= SUPPLIED RECORDS =
┄┄┄┄┄┄┄┄┄┄┄┄┄┄┄┄┄┄┄┄
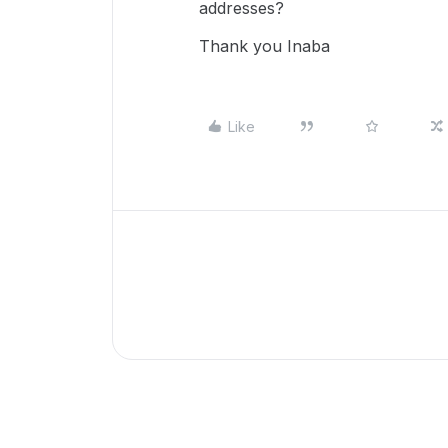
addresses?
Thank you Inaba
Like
┄┄┄┄┄┄┄┄┄┄┄┄┄┄┄┄┄┄┄┄
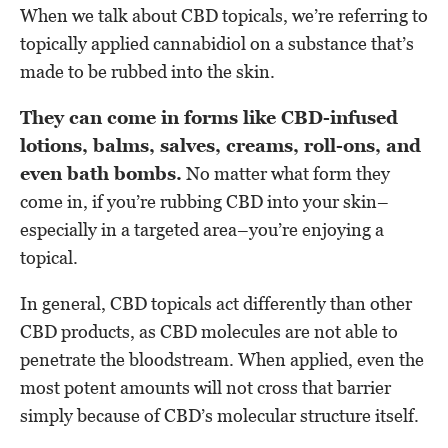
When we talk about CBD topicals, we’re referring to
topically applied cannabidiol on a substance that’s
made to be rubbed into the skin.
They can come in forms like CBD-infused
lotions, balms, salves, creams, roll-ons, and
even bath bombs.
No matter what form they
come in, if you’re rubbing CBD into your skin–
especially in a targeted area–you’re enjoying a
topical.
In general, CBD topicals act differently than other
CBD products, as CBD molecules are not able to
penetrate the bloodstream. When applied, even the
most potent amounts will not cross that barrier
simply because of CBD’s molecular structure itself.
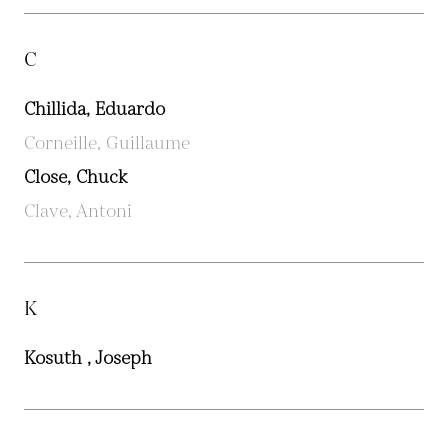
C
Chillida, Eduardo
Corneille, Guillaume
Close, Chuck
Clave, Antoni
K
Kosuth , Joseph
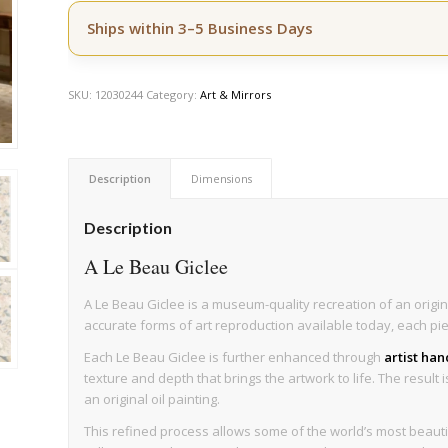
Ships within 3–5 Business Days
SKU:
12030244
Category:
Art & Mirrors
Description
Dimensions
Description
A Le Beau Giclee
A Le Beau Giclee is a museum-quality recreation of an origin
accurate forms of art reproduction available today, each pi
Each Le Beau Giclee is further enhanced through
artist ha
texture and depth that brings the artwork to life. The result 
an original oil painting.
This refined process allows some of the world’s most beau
┄┄┄┄┄┄┄┄┄┄┄┄┄┄┄┄┄┄┄┄
= TASK DESCRIPTION =
Please give back, exactly as it stands above, the stretch from the line with "Ships within 3–5 Business Days" through the line with "This refined process", and no line outside it.

= EXERCISE SOLUTION =
Ships within 3–5 Business Days
SKU:
12030244
Category:
Art & Mirrors
Description
Dimensions
Description
A Le Beau Giclee
A Le Beau Giclee is a museum-quality recreation of an origin
accurate forms of art reproduction available today, each pi
Each Le Beau Giclee is further enhanced through
artist ha
texture and depth that brings the artwork to life. The result 
an original oil painting.
This refined process allows some of the world’s most beau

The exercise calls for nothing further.